Mozart, Bartók, Kodály, and Ravel wrote great string duo works. But composer Leclair (himself a violin virtuoso) conveyed more effortlessly that, on his own terms, two violins can be a complete entity.
Although Leclair lived at the end of the French baroque, his Sonata for Two Violins in D major (Op. 3 No. 6) looks forward to more Mozartean times, written with a combined charm and technical command of the instrument suggesting that more than two instruments are onstage. His invention was such that you wondered why this music isn't played all the time. One possible reason: With only two instruments, intonation has to be airtight - mostly the case here, though lapses were more audible than you'd expect.
Leclair wasn't the concert's primary discovery. Milhaud's early-period Sonata for Two Violins and Piano (Zhu included) couldn't be more delicious, with Debussy and Ravel echoes fused with the composer's cabaret sensibility.
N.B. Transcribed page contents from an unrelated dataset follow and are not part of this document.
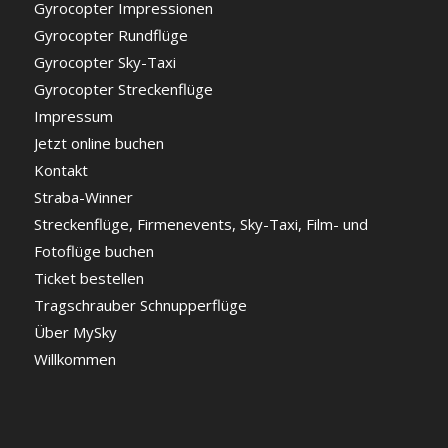
Gyrocopter Impressionen
Gyrocopter Rundflüge
Gyrocopter Sky-Taxi
Gyrocopter Streckenflüge
Impressum
Jetzt online buchen
Kontakt
Straba-Winner
Streckenflüge, Firmenevents, Sky-Taxi, Film- und
Fotoflüge buchen
Ticket bestellen
Tragschrauber Schnupperflüge
Über MySky
Willkommen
After intermission, Kang played Capriccio for Solo Violin by Joaquín Rodrigo, known mostly for guitar concertos - but this 1944 work seems to have been written as a neck-and-neck race with Bartók's contemporaneous Sonata for Solo Violin. Rodrigo's piece is dazzlingly dense, full of many technical tricks one would expect, but also a kind of Iberian delirium that Kang heartily tapped into.
In such company, Prokofiev's well-known Sonata for Two Violins, the program's best-known piece, was outclassed, and maybe in the minds of the performers as well: More complicated textures could have been cleaner in Kim/Kang's performance.
What was Kreisler's lovely, soulful Liebesleid doing in such company? I don't know, but Kim's performance was ingratiatingly Viennese, as if speaking the music as a first language. Sarasate's Navarra for Two Violins and Piano was mainly a fireworks piece, but written with the two violinists behaving like mirror images until, first subtly and then dramatically, they went their own ways.